Trachea Function

Trachea Function

Trachea is the first portion of the lower respiratory tract, and is also called windpipe in layman's terms. Read this Bodytomy article to find out the importance of trachea in our body.
The trachea, also known as windpipe, is a strong muscular tube located in front of the esophagus. It connects the nose and mouth to the lungs. It is an important part of the respiratory system. At the lower end, it splits into the left and right bronchi that enter into the lungs. Thus, it connects the pharynx and larynx to the lungs.

In most adults, it is approximately 3.9 to 4.7 inches (10 to 12 cm) long, and less than an inch in diameter. There are approximately 15 to 20 C-shaped cartilage rings embedded into it. These rings protect the trachea, and help maintain the airway. The muscles of the trachea are connected to these incomplete rings by ligaments. The trachea is the primary air canal, hence dysfunction of the trachea can impair respiration. Any damage caused to the trachea can potentially be life-threatening.
Function of the Trachea in the Respiratory System
The main function of the trachea is to let the air flow into the lungs. It helps in respiration. It widens and lengthens slightly as you inhale. It returns to its resting size as you exhale. The inward airflow from the trachea branches off to the two bronchi and lungs.
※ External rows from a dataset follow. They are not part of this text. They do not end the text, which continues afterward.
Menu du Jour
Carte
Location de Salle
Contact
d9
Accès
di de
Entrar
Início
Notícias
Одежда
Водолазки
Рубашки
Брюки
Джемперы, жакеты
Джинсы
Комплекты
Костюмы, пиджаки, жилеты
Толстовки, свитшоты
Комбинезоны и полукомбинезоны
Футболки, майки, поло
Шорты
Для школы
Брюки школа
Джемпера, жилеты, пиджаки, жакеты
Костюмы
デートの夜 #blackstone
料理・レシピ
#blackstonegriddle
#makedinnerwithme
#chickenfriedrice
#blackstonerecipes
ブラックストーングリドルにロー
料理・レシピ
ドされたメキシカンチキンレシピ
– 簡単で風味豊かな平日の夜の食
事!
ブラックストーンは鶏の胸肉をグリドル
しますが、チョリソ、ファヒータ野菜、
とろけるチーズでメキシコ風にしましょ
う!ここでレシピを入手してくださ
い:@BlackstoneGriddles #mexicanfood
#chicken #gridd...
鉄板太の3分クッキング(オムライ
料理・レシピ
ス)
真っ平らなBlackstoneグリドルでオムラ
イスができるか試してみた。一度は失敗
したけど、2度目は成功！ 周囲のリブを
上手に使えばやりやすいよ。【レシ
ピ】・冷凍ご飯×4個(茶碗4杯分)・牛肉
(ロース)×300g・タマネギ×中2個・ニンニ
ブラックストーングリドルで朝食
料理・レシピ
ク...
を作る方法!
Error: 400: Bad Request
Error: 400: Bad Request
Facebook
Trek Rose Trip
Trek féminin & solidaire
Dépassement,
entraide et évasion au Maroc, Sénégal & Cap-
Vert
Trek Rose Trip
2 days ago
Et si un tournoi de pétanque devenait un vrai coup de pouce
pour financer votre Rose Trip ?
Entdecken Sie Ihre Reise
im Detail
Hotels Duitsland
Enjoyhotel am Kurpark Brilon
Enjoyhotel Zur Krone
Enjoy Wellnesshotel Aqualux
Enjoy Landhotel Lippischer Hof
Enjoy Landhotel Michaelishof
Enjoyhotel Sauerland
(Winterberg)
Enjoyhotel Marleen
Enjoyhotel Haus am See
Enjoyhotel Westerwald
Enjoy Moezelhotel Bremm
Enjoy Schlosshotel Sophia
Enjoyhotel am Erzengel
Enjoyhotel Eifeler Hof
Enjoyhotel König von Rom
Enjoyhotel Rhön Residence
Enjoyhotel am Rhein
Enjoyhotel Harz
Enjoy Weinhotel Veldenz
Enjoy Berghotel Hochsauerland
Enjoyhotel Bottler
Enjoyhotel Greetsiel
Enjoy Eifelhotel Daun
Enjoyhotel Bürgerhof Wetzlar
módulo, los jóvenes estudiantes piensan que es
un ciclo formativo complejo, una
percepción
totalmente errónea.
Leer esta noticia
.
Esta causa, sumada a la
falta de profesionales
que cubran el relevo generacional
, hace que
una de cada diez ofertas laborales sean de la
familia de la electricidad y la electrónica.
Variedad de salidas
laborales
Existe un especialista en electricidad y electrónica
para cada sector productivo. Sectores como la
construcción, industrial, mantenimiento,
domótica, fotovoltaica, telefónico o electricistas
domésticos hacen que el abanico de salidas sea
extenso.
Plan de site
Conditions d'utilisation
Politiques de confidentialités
The cartilages ensure that the larynx and the trachea do not collapse, when there is no air in them.

The walls of the trachea are made up of four layers of tissues. Mucosa, the innermost layer, is lined with goblet cells that produce mucus. The mucus helps moisten the air as it passes through the respiratory tract. Sometimes, foreign particles like dust or bacteria escape the hair of the nasal cavity. The mucus helps trap such inhaled particles. The trapped particles are then either passed through the larynx and the pharynx into the stomach, or are expelled as phlegm.
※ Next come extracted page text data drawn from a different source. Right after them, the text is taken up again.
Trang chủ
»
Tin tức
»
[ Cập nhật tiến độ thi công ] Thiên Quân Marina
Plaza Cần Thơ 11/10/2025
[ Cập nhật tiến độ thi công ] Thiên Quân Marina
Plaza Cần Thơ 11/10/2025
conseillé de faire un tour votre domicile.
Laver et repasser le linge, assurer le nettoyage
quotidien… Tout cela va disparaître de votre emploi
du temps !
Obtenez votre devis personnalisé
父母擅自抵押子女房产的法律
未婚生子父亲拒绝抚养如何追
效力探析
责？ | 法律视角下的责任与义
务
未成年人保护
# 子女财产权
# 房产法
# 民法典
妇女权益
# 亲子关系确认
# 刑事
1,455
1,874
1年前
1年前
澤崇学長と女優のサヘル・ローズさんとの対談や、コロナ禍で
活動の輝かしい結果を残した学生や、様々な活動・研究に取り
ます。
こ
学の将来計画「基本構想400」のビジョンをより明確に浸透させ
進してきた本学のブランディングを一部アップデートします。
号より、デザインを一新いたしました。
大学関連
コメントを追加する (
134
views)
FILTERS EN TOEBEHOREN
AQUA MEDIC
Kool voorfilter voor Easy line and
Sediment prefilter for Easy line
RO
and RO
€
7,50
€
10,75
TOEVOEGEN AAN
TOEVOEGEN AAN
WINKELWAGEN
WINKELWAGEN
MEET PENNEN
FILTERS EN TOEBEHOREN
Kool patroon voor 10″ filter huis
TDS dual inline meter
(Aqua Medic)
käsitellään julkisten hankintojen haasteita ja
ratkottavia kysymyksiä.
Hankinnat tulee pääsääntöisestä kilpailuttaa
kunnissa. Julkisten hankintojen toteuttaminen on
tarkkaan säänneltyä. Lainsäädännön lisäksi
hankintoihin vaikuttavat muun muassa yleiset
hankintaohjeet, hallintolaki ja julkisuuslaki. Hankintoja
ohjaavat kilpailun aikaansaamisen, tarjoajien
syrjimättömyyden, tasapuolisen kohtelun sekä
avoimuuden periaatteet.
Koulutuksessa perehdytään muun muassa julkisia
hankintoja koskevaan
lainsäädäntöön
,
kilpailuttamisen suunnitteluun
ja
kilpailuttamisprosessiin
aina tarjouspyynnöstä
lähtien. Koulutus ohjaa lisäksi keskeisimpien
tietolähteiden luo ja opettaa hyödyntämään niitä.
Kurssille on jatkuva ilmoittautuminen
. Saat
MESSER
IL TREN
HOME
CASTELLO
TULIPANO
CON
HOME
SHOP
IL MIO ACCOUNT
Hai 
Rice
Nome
The muscle present in its posterior wall allows the trachea to contract and reduce its diameter. This reduces the size of its lumen. The air can be thrown out with increased pressure. This helps get rid of the cough.

The trachea is connected to the same tubing system, which allows a person to swallow. However, the trachea has an evolved mechanism, which prevents choking and respiratory failures. When an object blocks it, the person may experience breathlessness. With the coughing reflex, the trachea helps to throw out the object. The muscles of the trachea contract and promote coughing. The movement of the ciliated epithelial cells also helps throw out the object.

Trachea indirectly helps digest the food. As you swallow food, the esophagus expands. The incomplete cartilage rings (C-shaped, and not round) of the trachea allow it to contract, and thus, promote the expansion of esophagus into its space.

The connective tissues in the adventitia, the outermost layer of the trachea, loosely connect it to the surrounding soft tissues. Because the trachea is loosely anchored, it is able to move within the neck and thorax. This is beneficial for the lungs that expand and contract during respiration. Thus, the trachea is so designed and situated that it promotes breathing as well as digestion.
Dysfunction of Trachea
Inflammation of the linings of the trachea (tracheitis), inflammation of the mucous membranes of the trachea and bronchi (tracheo-bronchitis), a defect in the cartilage, an infection, etc., can adversely affect the function of the trachea. When the connective nerve tissues in the trachea degenerate, the condition is called tracheomalacia. Infections to the trachea can cause tracheomegaly. This can lead to dry hacking cough.
In case of any abnormalities in the trachea, different tests may be carried out to ascertain the exact cause of the problem. The treatment may vary according to the cause.